Monday, November 11, 2019

where the tiny bit begins

One may say that true life begins where the tiny bit begins - where what seem to us minute and infinitely small alterations take place. True life is not lived where great external changes take place - where people move about, clash, fight, and slay one another - it is lived only where these tiny, tiny infinitesimally small changes occur.


"Why Do Men Stupefy Themselves?" p.197 Tolstoy's polemic against what he saw as the "escapes" of alcohol and narcotics, translated by Aylmer Maude

Sunday, November 10, 2019

there are no bad teams, only bad leaders

When Leif Babin became a Hell Week instructor for Basic Underwater Demolition/SEAL training (BUD/S), he had already served as a Navy SEAL platoon leader in the most decorated special-operations unit of the Iraq War.

Still, he learned a profound lesson about leadership: "There are no bad teams, only bad leaders..."

In one exercise, Babin explained, SEAL candidates were grouped by height into boat crews of seven men and assigned to a WWII-relic inflatable boat that weighed more than 200 pounds. The most senior-ranking sailor became the boat-crew leader responsible for receiving, transmitting, and overseeing the execution of the lead instructor's orders. They were to go through a grueling string of races that involved running with the boat and then paddling it in the ocean.

After several rounds, one particular team came in first and another in last nearly every time. The instructors decided to switch the leaders of the best and worst teams, and the results were remarkable. Under new leadership, the formerly great team did relatively well but was a shadow of its past self, and the formerly terrible team placed first in nearly every race.

The once-great team had practiced enough with each other to accomplish something even under bad management, but the bad leader was unable to command respect or maintain synchronicity.

Meanwhile, the excellent leader had taken his new team from last to first by getting them to believe that they were just as capable as his former team, and that bickering with each other during the exercise would not be tolerated...

"One of the things that I learned from that boat-crew example is that most people want to lead," Babin said. "The team that was failing there, they didn't want to be on the failing team.

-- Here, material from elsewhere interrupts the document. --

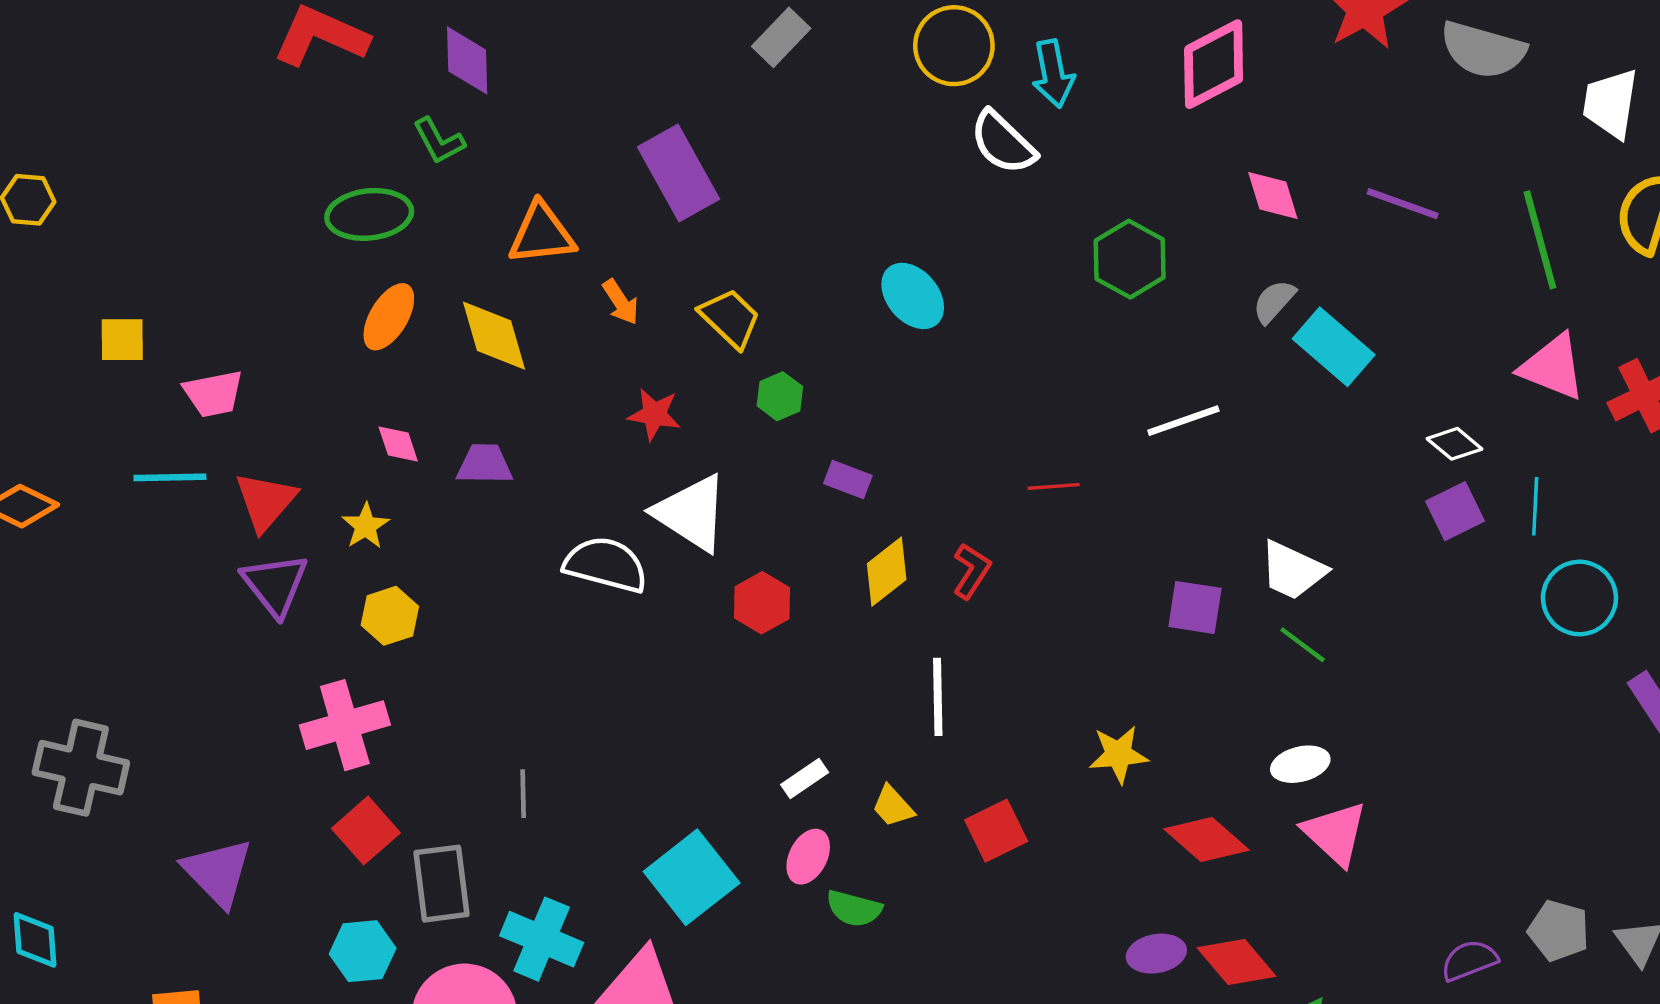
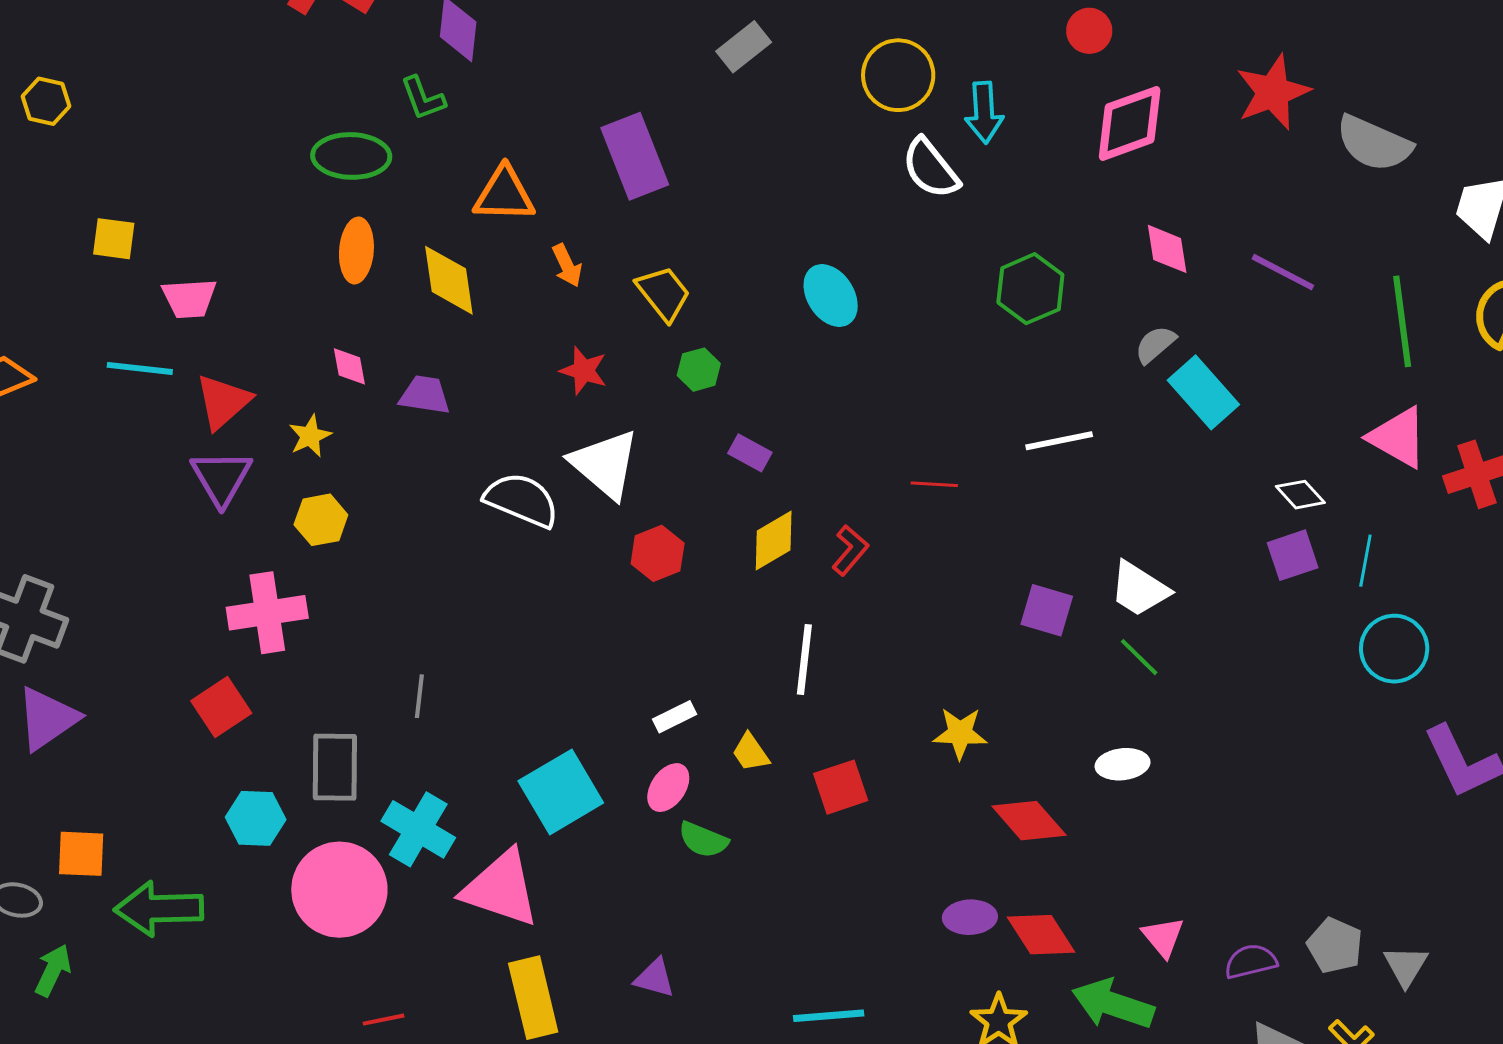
orange ellipse: (389, 317) -> (356, 250), turned -34
red square: (366, 831) -> (221, 707), moved
pink triangle: (1335, 833) -> (1163, 937), moved, size x0.7
purple triangle: (218, 872) -> (47, 718), moved, turned 32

They wanted to win. ... It's about checking the ego — it's about being humble, to recognize what can I do better to lead my team."


Richard Feloni
"Former Navy SEAL commanders explain why 'there are no bad teams, only bad leaders'" Business Insider. October 1, 2016

Saturday, November 9, 2019

one in five corporate executives are psychopaths

An Australian study has found that about one in five corporate executives are psychopaths – roughly the same rate as among prisoners. 

The study of 261 senior professionals in the United States found that 21 percent had clinically significant levels of psychopathic traits. The rate of psychopathy in the general population is about one in a hundred.

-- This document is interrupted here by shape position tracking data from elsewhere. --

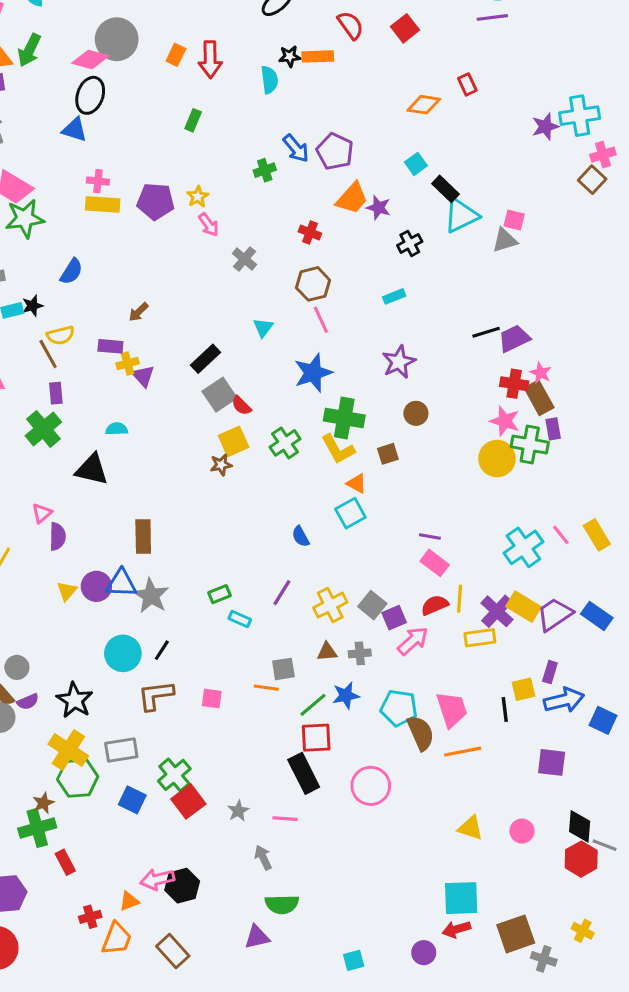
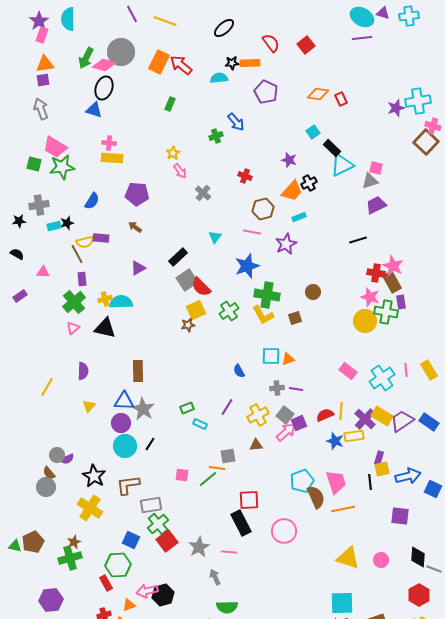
green arrow: (29, 50) -> (86, 58), moved
orange rectangle: (176, 55) -> (159, 62), size x1.6
red arrow: (210, 60) -> (181, 65), turned 130
cyan semicircle: (269, 80) -> (219, 78), turned -90
red rectangle: (467, 84) -> (341, 99), moved
purple pentagon: (335, 151) -> (266, 92), moved
pink cross: (603, 155) -> (433, 126), turned 35
brown square: (592, 180) -> (426, 142), size x1.4
orange trapezoid: (352, 198) -> (292, 191), moved
purple pentagon: (156, 201) -> (137, 194), moved
brown hexagon: (313, 284) -> (263, 209), moved
brown arrow: (138, 312) -> (135, 227), turned 80
pink line: (321, 320) -> (252, 232), turned -54
purple trapezoid: (514, 339) -> (376, 205), moved
purple rectangle: (110, 346) -> (101, 238), moved
purple star: (399, 362) -> (286, 244), moved
yellow cross: (128, 363) -> (105, 299), moved
pink star: (541, 373) -> (393, 266), size x1.5
purple triangle: (143, 376) -> (138, 268), turned 42
red semicircle: (241, 406) -> (201, 287), size x1.5
cyan semicircle: (117, 429) -> (121, 302), size x1.6
orange triangle: (357, 483) -> (288, 359), moved, turned -48
pink triangle: (42, 513) -> (73, 328), moved
cyan square: (350, 513) -> (271, 356), turned 30
pink line: (561, 535) -> (406, 370), turned 32
purple line: (430, 536) -> (296, 389), moved
pink rectangle: (435, 563) -> (348, 371), moved
purple circle: (96, 586) -> (121, 423), moved
pink arrow: (413, 641) -> (286, 432), moved
gray cross: (360, 653) -> (277, 388), moved
purple rectangle: (550, 672) -> (379, 458), moved
brown L-shape: (156, 695) -> (128, 485), moved
blue star: (346, 695) -> (335, 441), moved, turned 30
purple semicircle: (28, 702) -> (67, 459), moved
green line: (313, 705) -> (208, 479), moved
cyan pentagon: (399, 708) -> (302, 481), turned -30
gray rectangle: (121, 750) -> (151, 505), moved
green hexagon: (78, 778) -> (118, 565), moved
gray star: (238, 811) -> (199, 547), size x1.5
yellow triangle: (470, 828) -> (348, 558), size x1.4
red hexagon: (581, 859) -> (419, 595), moved
red rectangle: (65, 862) -> (106, 583), moved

Nathan Brooks, a forensic psychologist who conducted the study, said the findings suggested that businesses should improve their recruitment screening. 

He said recruiters tend to focus on skills rather than personality features and this has led to firms hiring “successful psychopaths” who may engage in unethical and illegal practices or have a toxic impact on colleagues.


"1 in 5 CEOs are psychopaths, study finds." The Telegraph. September 13, 2016

Friday, November 8, 2019

a man's age

You can tell a man's age by the amount he suffers when he hears a new idea.


Marion G. Romney
Marion G. Romney: His Life and Faith by F. Burton Howard. Bookcraft. Salt Lake City. 1988. P.217

Thursday, November 7, 2019

let's learn to live with crisis

I want to tell you a story that was brought to me by one of my own Random House authors, Mr. James Michener, who wrote Hawaii, the most successful novel in America since Gone With the Wind. Jim Michener tells about a man who, in 1938, was a very successful Wall Street broker, had a beautiful duplex apartment on Park Avenue in New York, a wife and two handsome children. In 1938 this man said, "I smell another war in the offing. I went through World War I; I do not intend to go through anything like that again." Despite the protestations of his wife and family and his business associates, he sold his business, closed up his apartment, packed up all his belongings and his wife and children, and bought himself a plantation on an island nobody had ever heard of way out in the South Pacific; and he said, "They're never going to get me in World War II." The name of this island happened to be Guadalcanal. It is a true story. This was 1938. In 1964 it is even harder to get away from the world, so let's learn to live with it and realize that we are living in a time of perpetual crisis.